**TASK REQUIREMENTS**
Each line that includes "Германия" must be copied from the records.

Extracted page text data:

· · · ·

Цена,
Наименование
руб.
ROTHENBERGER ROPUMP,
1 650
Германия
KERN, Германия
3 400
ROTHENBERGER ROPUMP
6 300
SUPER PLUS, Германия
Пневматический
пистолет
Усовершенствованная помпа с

· · · ·

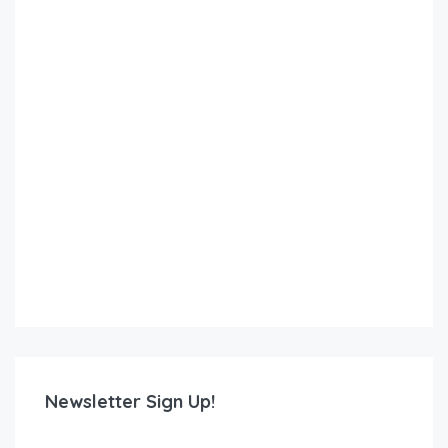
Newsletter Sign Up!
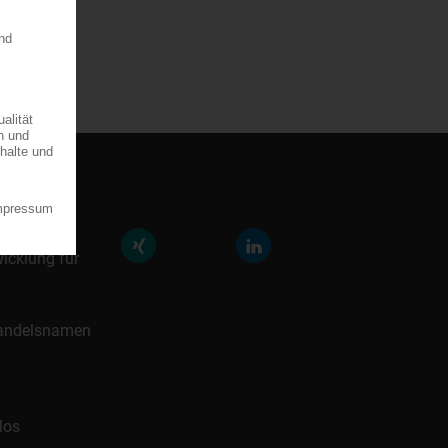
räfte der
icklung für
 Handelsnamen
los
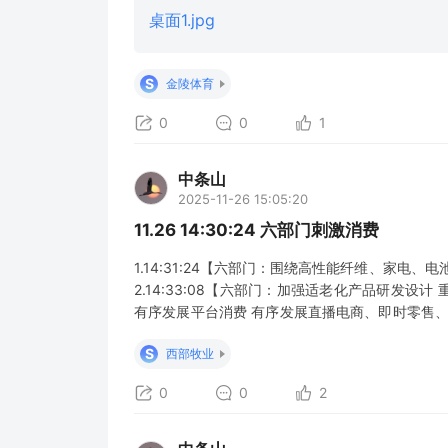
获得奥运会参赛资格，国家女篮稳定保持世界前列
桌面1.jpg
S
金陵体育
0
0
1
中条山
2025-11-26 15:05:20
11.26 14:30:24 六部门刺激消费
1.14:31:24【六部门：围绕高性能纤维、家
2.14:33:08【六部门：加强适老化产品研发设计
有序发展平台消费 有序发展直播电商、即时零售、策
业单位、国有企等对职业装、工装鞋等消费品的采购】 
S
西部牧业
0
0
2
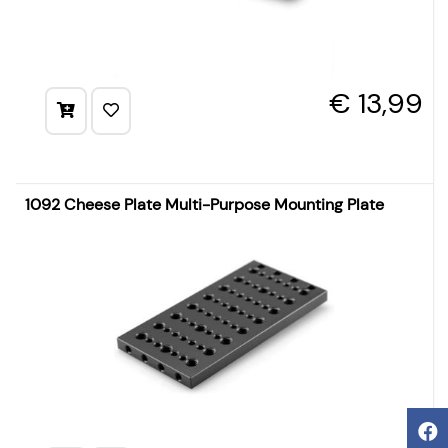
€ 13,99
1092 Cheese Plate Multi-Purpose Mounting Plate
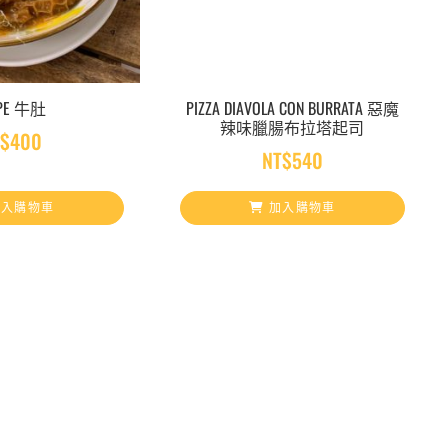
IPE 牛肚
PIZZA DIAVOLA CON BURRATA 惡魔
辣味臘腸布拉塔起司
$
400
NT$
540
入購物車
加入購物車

· · · ·

**SOLUTION BELOW**
Германия
KERN, Германия
SUPER PLUS, Германия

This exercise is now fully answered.